Kids Living at Home After College

To the OP:

You have not offered your son anything. Rather, you have made a demand, that if he gets a job in your home town, you demand that he reside in your house.

Regardless of your motivation in making that a demand, it is still a demand, and not an offer.

An offer would be; “if you get a job in OurTown, you are welcome to move back here and stay as long as you want.”

Instead, you are saying, “If you get a job in OurTown, I will raise hell if you choose to rent an apartment for yourself, I expect you to move back home where I will monitor what you eat and your exercise regimen, and freely let you know my opinion of whoever you choose to date.”

If your son is smart he is going to find a job in another city where he can avoid having to confront you.

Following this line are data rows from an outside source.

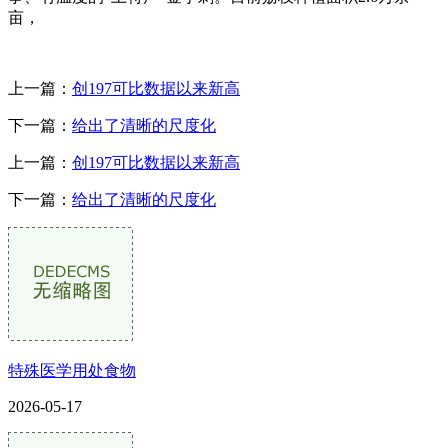
亩，
上一篇：
创197可比数据以来新高
下一篇：
给出了清晰的尺度化
上一篇：
创197可比数据以来新高
下一篇：
给出了清晰的尺度化
特殊医学用处食物
2026-05-17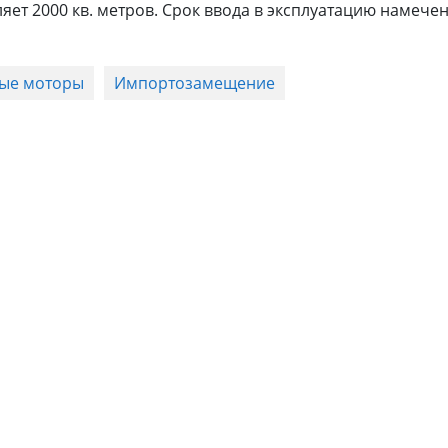
т 2000 кв. метров. Срок ввода в эксплуатацию намечен
ые моторы
Импортозамещение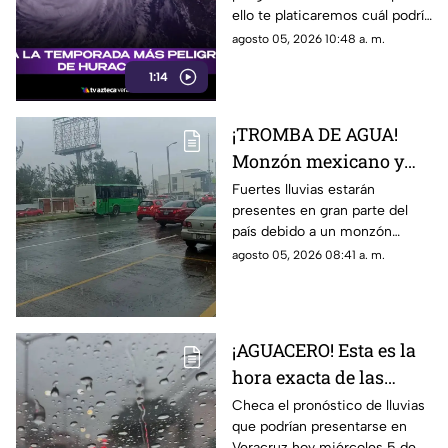
ello te platicaremos cuál podría
la zona de mayor riesgo
ser el riesgo para Veracruz.
agosto 05, 2026 10:48 a. m.
1:14
¡TROMBA DE AGUA!
Monzón mexicano y
onda tropical
Fuertes lluvias estarán
presentes en gran parte del
provocará FUERTES
país debido a un monzón
lluvias; así afectará a
mexicano y onda tropical; en
agosto 05, 2026 08:41 a. m.
Veracruz
TV Azteca Veracruz te
decimos dónde afectará.
¡AGUACERO! Esta es la
hora exacta de las
lluvias en el estado de
Checa el pronóstico de lluvias
que podrían presentarse en
Veracruz hoy 5 de
Veracruz hoy miércoles 5 de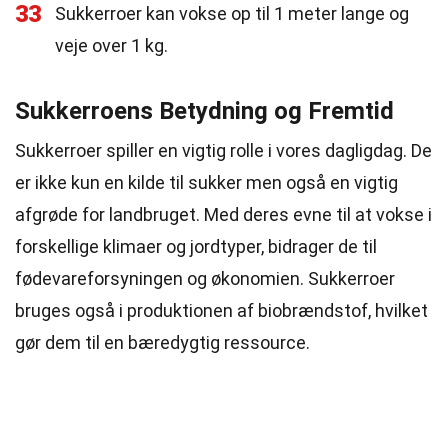
33
Sukkerroer kan vokse op til 1 meter lange og
veje over 1 kg.
Sukkerroens Betydning og Fremtid
Sukkerroer spiller en vigtig rolle i vores dagligdag. De
er ikke kun en kilde til sukker men også en vigtig
afgrøde for landbruget. Med deres evne til at vokse i
forskellige klimaer og jordtyper, bidrager de til
fødevareforsyningen og økonomien. Sukkerroer
bruges også i produktionen af biobrændstof, hvilket
gør dem til en bæredygtig ressource.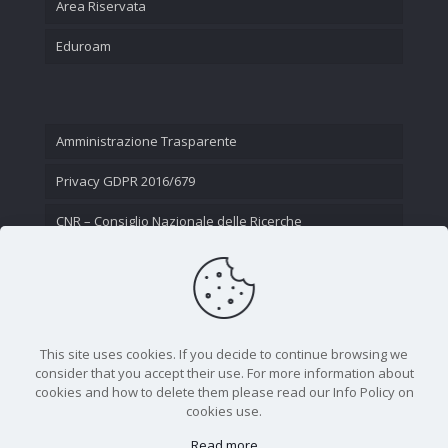
Area Riservata
Eduroam
Amministrazione Trasparente
Privacy GDPR 2016/679
CNR – Consiglio Nazionale delle Ricerche
Contatti
This site uses cookies. If you decide to continue browsing we
consider that you accept their use. For more information about
cookies and how to delete them please read our Info Policy on
cookies use.
Read more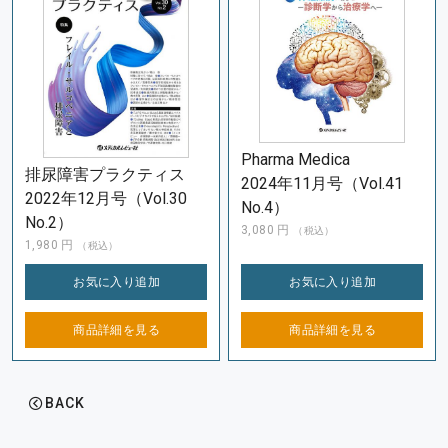
Pharma Medica
排尿障害プラクティス
2024年11月号（Vol.41
2022年12月号（Vol.30
No.4）
No.2）
3,080
円
（税込）
1,980
円
（税込）
お気に入り
追加
お気に入り
追加
商品詳細を
見る
商品詳細を
見る
BACK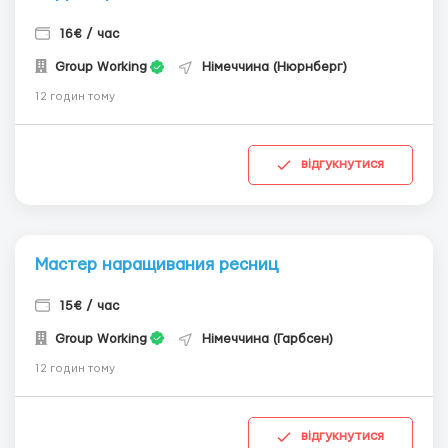
16€ / час
Group Working
Німеччина (Нюрнберг)
12 годин тому
відгукнутися
Мастер наращивания ресниц
15€ / час
Group Working
Німеччина (Гарбсен)
12 годин тому
відгукнутися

I hope for your son’s sake that if he does find a job in your hometown, that he has the courage to tell you no. Because there are many potential reasons he might choose to live elsewhere – perhaps an easier commute, perhaps a room or apartment with amenities he prefers, including privacy – and perhaps just the privilege of living somewhere where he doesn’t have to deal with you on a daily basis.

@Lizardly …we have the same Dad. I would inwardly cringe when I had to interact with him. It was always something, the master manipulator.

This thread reminds me of a former poster who seemed, as evidenced by his posts, to be very controlling (anyone remember when he unplugged his daughter’s computer just before a scholarship was due and, IIRC, threw it against the wall because she was doing it at the last minute), was very over-focused on $$$ (he claimed never to have any, yet would talk about buying expensive camera equipment, taking all inclusive vacations and having a personal banker). He would argue with posters who suggested he lighten up on his kids, and would talk about turning to alcohol (drinking bourbon and wine, IIRC). At least he didnt comment on womens’ looks, that I recall.

Don’t know from what school the OP’s son is graduating or what he majored in, but it would not be surprising if he wanted to get away and forge his own path. The tone of the OP’s posts sound like conditional love. There are way, way too many strings attached to the “suggestions” to live at home. The OP had talked elsewhere about growing up in a challenging environment, and has forged his own path. He likely has educated his kids on fiscal management throughout their lives. Its time to let the s test his wings. Time to let go. Support the effort, not the outcome. Being controlling and argumentative will not win favors from adult kids. And stop the drinking.

MODERATOR’S NOTE:
Lots of good conversation, but at this point, the thread is just circling the drain. Closing.